The second mechanism available is that of invocation of moral rights of authors. These rights are enumerated in Section 57 of the Copyright Act and allow authors to seek damages as well as injunction if their work is distorted, mutilated, or modified, in a manner such that it is prejudicial to their honour or reputation. Accordingly, if an artist’s work is used by a political party that stands for principles contrary to the artist’s beliefs, and thereby prejudices their honour or reputation, this provision can be used to restrain such usage. For instance, in the specific case of the above clip, it co-opts the ideas of importance of the agrarian population as depicted in the song. If the artists deem such co-option as possibly untrue, thereby prejudicing their honour, they can invoke their moral rights to challenge it. This is possibly the reason why in the US where performance rights organisations grant license to use works in public performances, a specific political entities license is provided from which artists can remove their songs if they wish so.
Finally, a claim is also possible under the Trademark Act if the artist can indicate a mark such as the label which has produced the work which might be infringed either by way of likelihood of confusion in the minds of consumers or by way of dilution of its reputation. This, however, offers a weak remedy since it is difficult to establish any specific mark which is affected by such a parody of the song, and then to substantiate with evidence as to how it is infringed by such use.

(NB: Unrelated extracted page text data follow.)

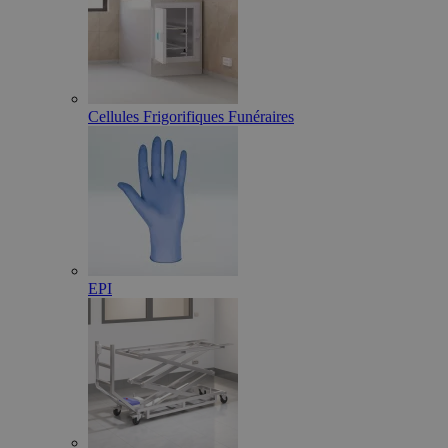
Cellules Frigorifiques Funéraires
EPI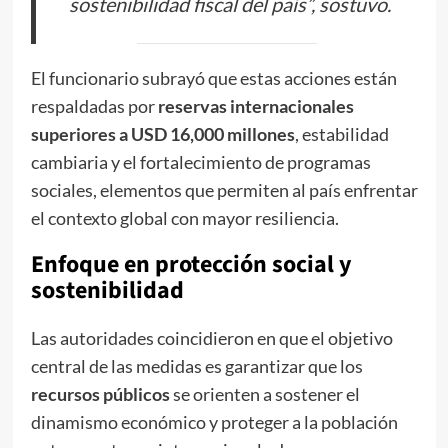
sostenibilidad fiscal del país”, sostuvo.
El funcionario subrayó que estas acciones están
respaldadas por
reservas internacionales
superiores a USD 16,000 millones
, estabilidad
cambiaria y el fortalecimiento de programas
sociales, elementos que permiten al país enfrentar
el contexto global con mayor resiliencia.
Enfoque en protección social y
sostenibilidad
Las autoridades coincidieron en que el objetivo
central de las medidas es garantizar que los
recursos públicos
se orienten a sostener el
dinamismo económico y proteger a la población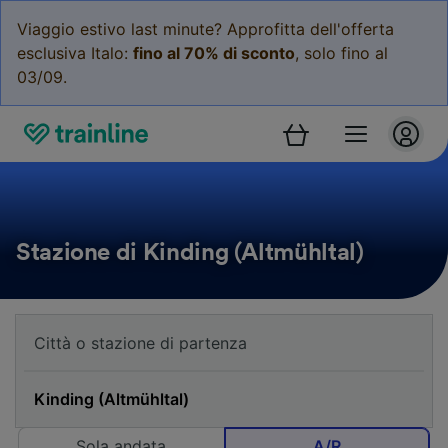
Viaggio estivo last minute? Approfitta dell'offerta
esclusiva Italo:
fino al 70% di sconto
, solo fino al
03/09.
Stazione di Kinding (Altmühltal)
Sola andata
A/R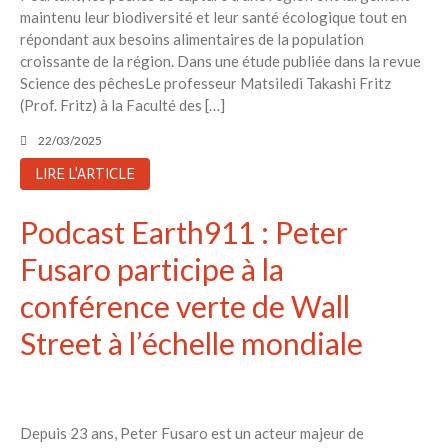
maintenu leur biodiversité et leur santé écologique tout en
répondant aux besoins alimentaires de la population
croissante de la région. Dans une étude publiée dans la revue
Science des pêchesLe professeur Matsiledi Takashi Fritz
(Prof. Fritz) à la Faculté des […]
22/03/2025
LIRE L'ARTICLE
Podcast Earth911 : Peter
Fusaro participe à la
conférence verte de Wall
Street à l’échelle mondiale
Depuis 23 ans, Peter Fusaro est un acteur majeur de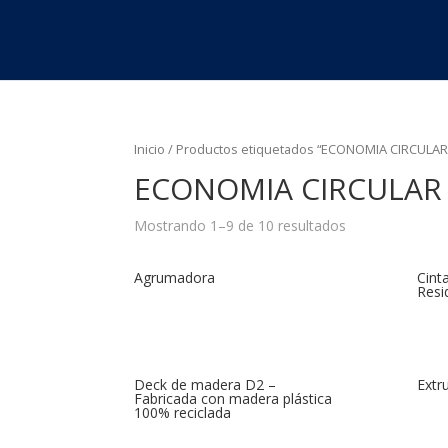
Inicio
/ Productos etiquetados “ECONOMIA CIRCULAR
ECONOMIA CIRCULAR
Mostrando 1–9 de 10 resultados
Agrumadora
Cint
Resi
Deck de madera D2 –
Extr
Fabricada con madera plástica
100% reciclada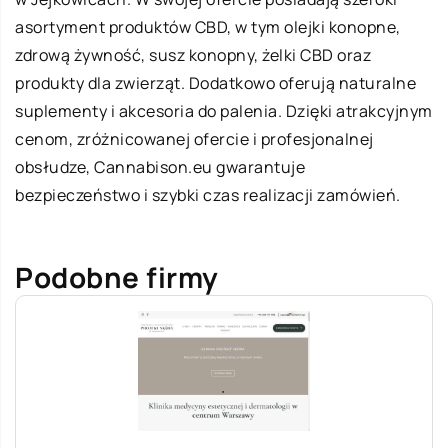
asortyment produktów CBD, w tym olejki konopne,
zdrową żywność, susz konopny, żelki CBD oraz
produkty dla zwierząt. Dodatkowo oferują naturalne
suplementy i akcesoria do palenia. Dzięki atrakcyjnym
cenom, zróżnicowanej ofercie i profesjonalnej
obsłudze, Cannabison.eu gwarantuje
bezpieczeństwo i szybki czas realizacji zamówień.
Podobne firmy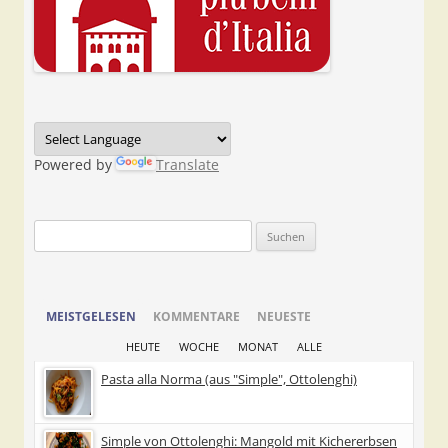
Powered by
Translate
Suchen
nach:
MEISTGELESEN
KOMMENTARE
NEUESTE
HEUTE
WOCHE
MONAT
ALLE
Pasta alla Norma (aus "Simple", Ottolenghi)
Simple von Ottolenghi: Mangold mit Kichererbsen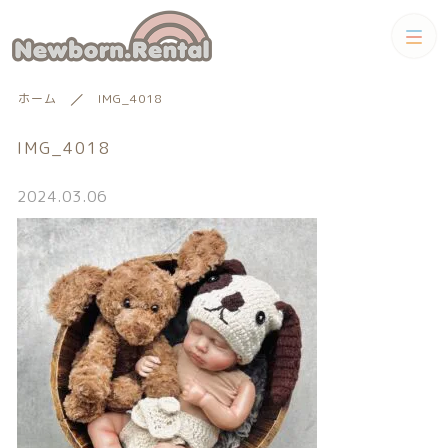
カテゴリー
ホーム
IMG_4018
キーワード検索
すべて
IMG_4018
トータルコーディネートセット
2024.03.06
トータルコーディネート
男の子向けアイテム
絞り込み検索
男の子向けアイテム
セット
親カテゴリー
小物単品レンタル
女の子向けアイテム
子カテゴリー
小物単品レンタル
女の子向けアイテム
ギフトカード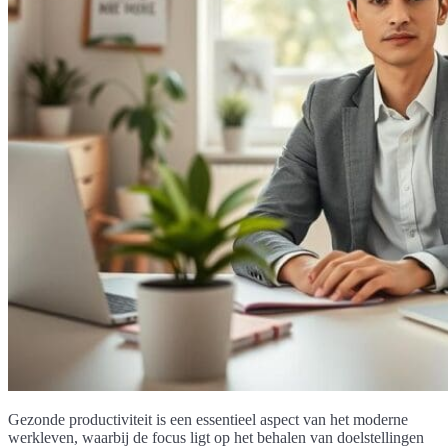
Gezonde productiviteit is een essentieel aspect van het moderne
werkleven, waarbij de focus ligt op het behalen van doelstellingen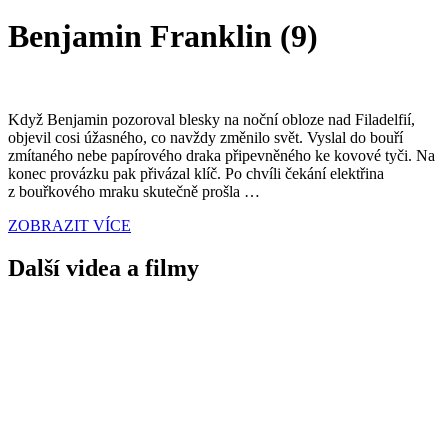
Benjamin Franklin (9)
Když Benjamin pozoroval blesky na noční obloze nad Filadelfií,
objevil cosi úžasného, co navždy změnilo svět. Vyslal do bouří
zmítaného nebe papírového draka připevněného ke kovové tyči. Na
konec provázku pak přivázal klíč. Po chvíli čekání elektřina
z bouřkového mraku skutečně prošla …
ZOBRAZIT VÍCE
Další videa a filmy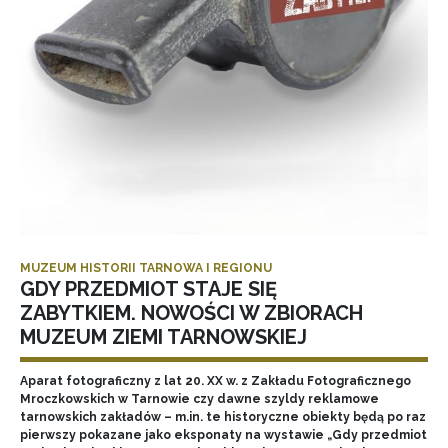
MUZEUM HISTORII TARNOWA I REGIONU
GDY PRZEDMIOT STAJE SIĘ
ZABYTKIEM. NOWOŚCI W ZBIORACH
MUZEUM ZIEMI TARNOWSKIEJ
Aparat fotograficzny z lat 20. XX w. z Zakładu Fotograficznego
Mroczkowskich w Tarnowie czy dawne szyldy reklamowe
tarnowskich zakładów – m.in. te historyczne obiekty będą po raz
pierwszy pokazane jako eksponaty na wystawie „Gdy przedmiot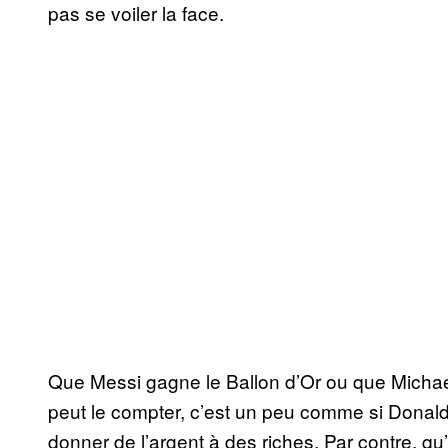
pas se voiler la face.
Que Messi gagne le Ballon d’Or ou que Michael
peut le compter, c’est un peu comme si Donald T
donner de l’argent à des riches. Par contre, qu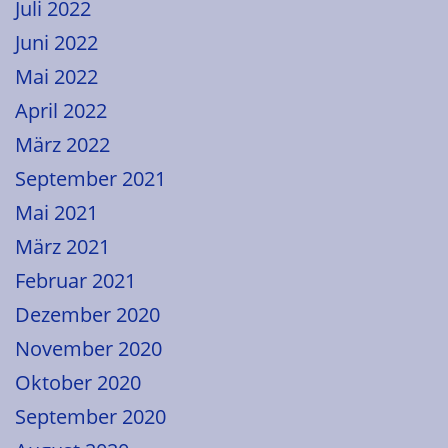
Juli 2022
Juni 2022
Mai 2022
April 2022
März 2022
September 2021
Mai 2021
März 2021
Februar 2021
Dezember 2020
November 2020
Oktober 2020
September 2020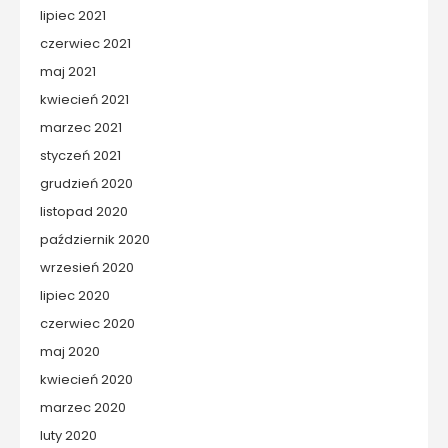
lipiec 2021
czerwiec 2021
maj 2021
kwiecień 2021
marzec 2021
styczeń 2021
grudzień 2020
listopad 2020
październik 2020
wrzesień 2020
lipiec 2020
czerwiec 2020
maj 2020
kwiecień 2020
marzec 2020
luty 2020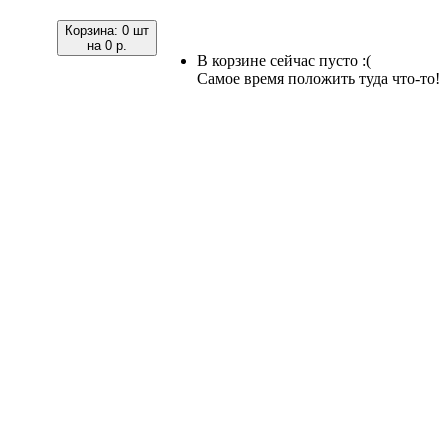
Корзина:
0 шт
на
0 р.
В корзине сейчас пусто :(
Самое время положить туда что-то!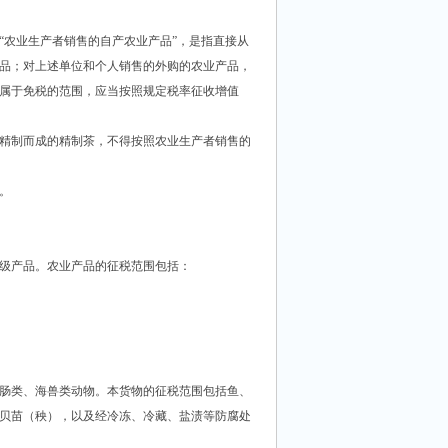
农业生产者销售的自产农业产品”，是指直接从
品；对上述单位和个人销售的外购的农业产品，
属于免税的范围，应当按照规定税率征收增值
精制而成的精制茶，不得按照农业生产者销售的
。
级产品。农业产品的征税范围包括：
肠类、海兽类动物。本货物的征税范围包括鱼、
贝苗（秧），以及经冷冻、冷藏、盐渍等防腐处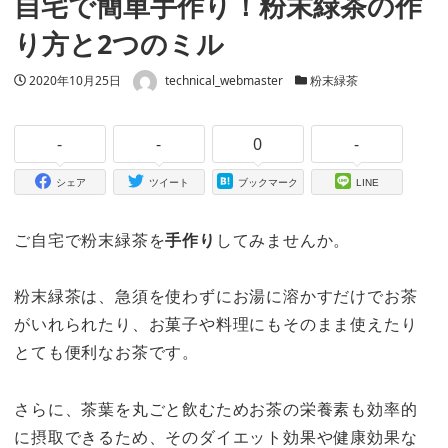
自宅で簡単手作り！粉末緑茶の作
り方と2つのミル
著者
投稿日
2020年10月25日
technical_webmaster
カテゴリー
粉末緑茶
-
-
0
-
シェア
ツイート
ブックマーク
LINE
ご自宅で粉末緑茶を
手作り
してみませんか。
粉末緑茶は、急須を使わずにお湯に溶かすだけでお茶
がいれられたり、お菓子や料理にもそのまま使えたり
とても便利なお茶です。
さらに、茶葉を丸ごと飲むためお茶の栄養素も効率的
に摂取できるため、そのダイエット効果や健康効果な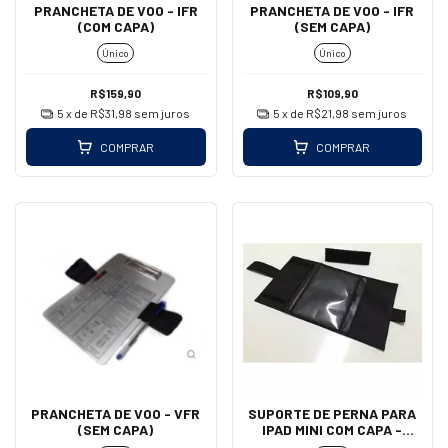
PRANCHETA DE VOO - IFR
PRANCHETA DE VOO - IFR
(COM CAPA)
(SEM CAPA)
Único
Único
R$159,90
R$109,90
5
x de
R$31,98
sem juros
5
x de
R$21,98
sem juros
COMPRAR
COMPRAR
PRANCHETA DE VOO - VFR
SUPORTE DE PERNA PARA
(SEM CAPA)
IPAD MINI COM CAPA -
AEROAIR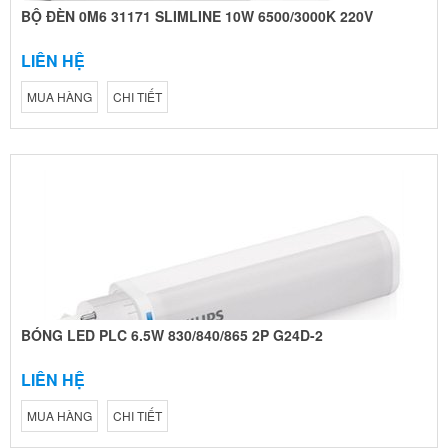
BỘ ĐÈN 0M6 31171 SLIMLINE 10W 6500/3000K 220V
LIÊN HỆ
MUA HÀNG
CHI TIẾT
BÓNG LED PLC 6.5W 830/840/865 2P G24D-2
LIÊN HỆ
MUA HÀNG
CHI TIẾT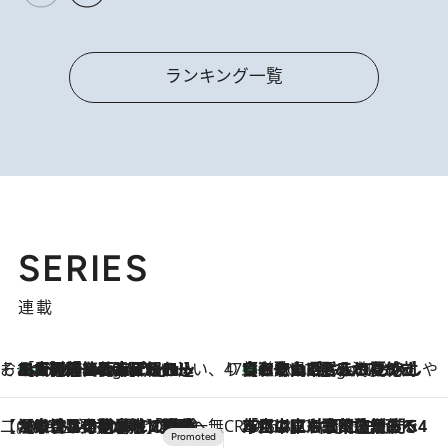
ランキング一覧
SERIES
連載
そおだよおこの関西おいしい、おやつ紀行
［大阪府箕面市］一皿一皿目の前で仕上げられる、料理を巧みに組み込んだアシェットデセールコース「ミチル アシェット デセール（Michiru assiette dessert）」
6 Hours Ago
47都道府県の手みやげ ひんやりスイーツで夏を満喫
【和歌山県】この夏絶対食べたい 冷やしておいしいおやつ3選 みかんがごろっと丸ごと入ったジュレ
6 Hours Ago
【CREA×星野リゾート】唯一無二。癒しと発見が待つ場所へ
2026.8.7
【トンボの足水浴】ヒノキの香りに包まれて涼感マックス！約13℃の湧水かけ流しを避暑地「星野温泉 トンボの湯」で体験
CREA'S CHOICE
2026.8.7
「立川にも歌舞伎があるんだよ」 片岡仁左衛門・市川中車ら豪華座組みで4年目の立川立飛歌舞伎へ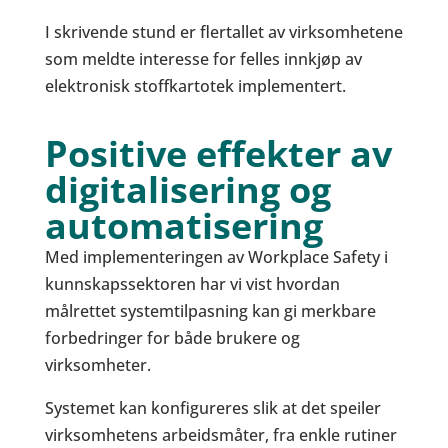
I skrivende stund er flertallet av virksomhetene
som meldte interesse for felles innkjøp av
elektronisk stoffkartotek implementert.
Positive effekter av
digitalisering og
automatisering
Med implementeringen av Workplace Safety i
kunnskapssektoren har vi vist hvordan
målrettet systemtilpasning kan gi merkbare
forbedringer for både brukere og
virksomheter.
Systemet kan konfigureres slik at det speiler
virksomhetens arbeidsmåter, fra enkle rutiner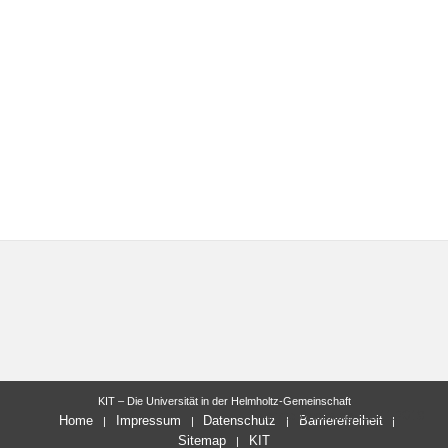
KIT – Die Universität in der Helmholtz-Gemeinschaft
letzte Änderung: 11.11.2019
Home
Impressum
Datenschutz
Barrierefreiheit
Sitemap
KIT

There exists a strong argument that allows for artists to restrain political parties from misappropriating their work. This right, however, has been sparsely utilised in the Indian context. Apart from the possible monetary benefits that the artists of these songs miss out on, there also exists another important factor that goes unnoticed. This can be seen from the example of Enjoy Enjaami which, apart from its fame as a trendy song, is a ‘politically loaded’ song, challenging oppression and caste discrimination and recognising the importance of nature and communities that are ignored by the mainstream media. Similar is the case with parodies of folk songs belonging to various communities. If misappropriation of such works takes place without due credit to its originators and without acknowledging the purpose sought to be served by these songs, it further concretises the role that the marginalised have traditionally been allocated in political spheres, that of meek spectators whose relevance is restricted solely as a vote bank. In such circumstances, their interests and concerns are ignored and their art and culture are used to woo them only to conveniently ignore them after elections. This possibly makes it even more important for artists of such works to recognise the existing rights vested in them under the law and to utilise them as a mark of protest against the exploitative strategies adopted by various political parties. Such exercise of rights could turn copyrights into an imperfect but important means of rebellion against the subjugation of vulnerable communities.